What the task asks:
Where does the word "risposte" appear in the data? Copy every line that holds it.

Provided records START

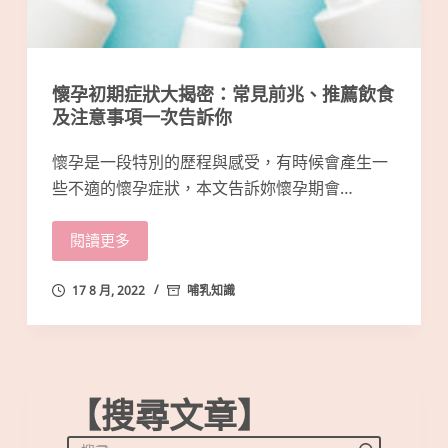
懷孕初期症狀大揭密：常見前兆、推薦飲食
及注意事項一次告訴你
懷孕是一段特別的歷程與感受，有時候會產生一
些不適的懷孕症狀，本文告訴妳懷孕期會…
閱讀更多
17 8 月, 2022
哺乳知識
【搜尋文章】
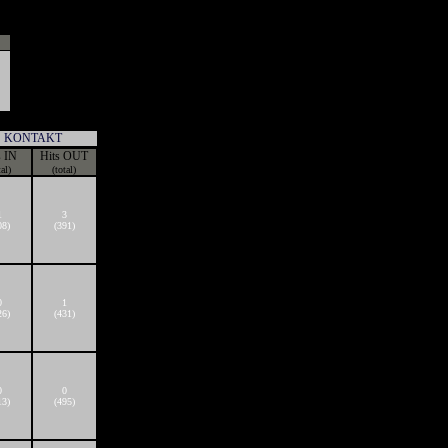
KONTAKT
s IN
Hits OUT
tal)
(total)
1
3
08)
(391)
0
1
26)
(431)
0
0
13)
(495)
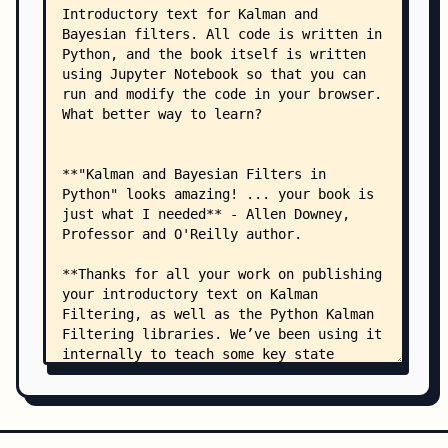
    │   ├── compute_q.ipynb
    │   ├── DiscreteBayes1D.py
    │   ├── distributions.py
    │   ├── dme.py
    │   ├── dog_track_1d.py
    │   ├── doppler.py
    │   ├── ekf4.py
    │   ├── ekfloc.py
    │   ├── ekfloc2.py
    │   ├── ekfloc3.py
    │   ├── euler.py
    │   ├── fusion.py
    │   ├── gating.ipynb
    │   ├── gauss.py
    │   ├── gh.py
    │   ├── histogram.py
    │   ├── ILS.py
    │   ├── image_tracker.py
    │   ├── mkf_ellipse_test.py
    │   ├── noise.py
    │   ├── nonlinear_plots.py
    │   ├── quaternion.py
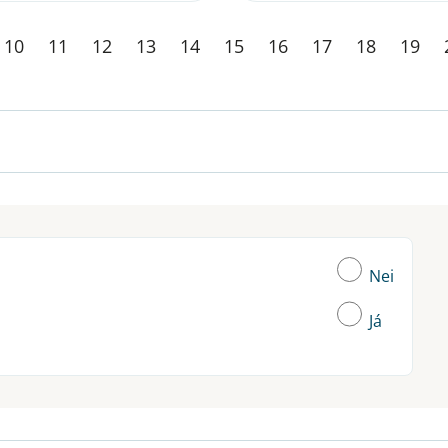
10
11
12
13
14
15
16
17
18
19
Nei
Já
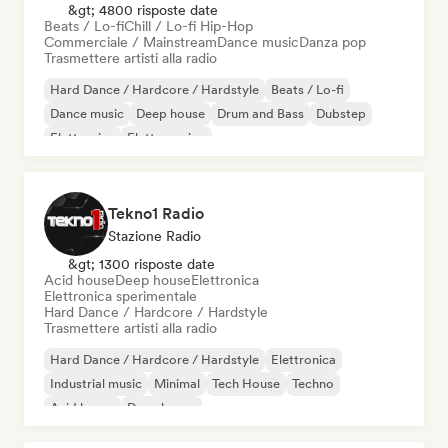
&gt; 4800 risposte date
Beats / Lo-fi
Chill / Lo-fi Hip-Hop
Commerciale / Mainstream
Dance music
Danza pop
Trasmettere artisti alla radio
Hard Dance / Hardcore / Hardstyle
Beats / Lo-fi
Dance music
Deep house
Drum and Bass
Dubstep
Elettronica
Elettro swing
Tekno1 Radio
Stazione Radio
&gt; 1300 risposte date
Acid house
Deep house
Elettronica
Elettronica sperimentale
Hard Dance / Hardcore / Hardstyle
Trasmettere artisti alla radio
Hard Dance / Hardcore / Hardstyle
Elettronica
Industrial music
Minimal
Tech House
Techno
Acid house
Deep house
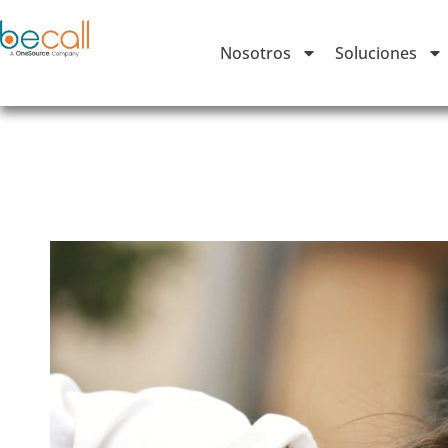
Nosotros
Soluciones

Provided records END

Answer below:
&gt; 4800 risposte date
&gt; 1300 risposte date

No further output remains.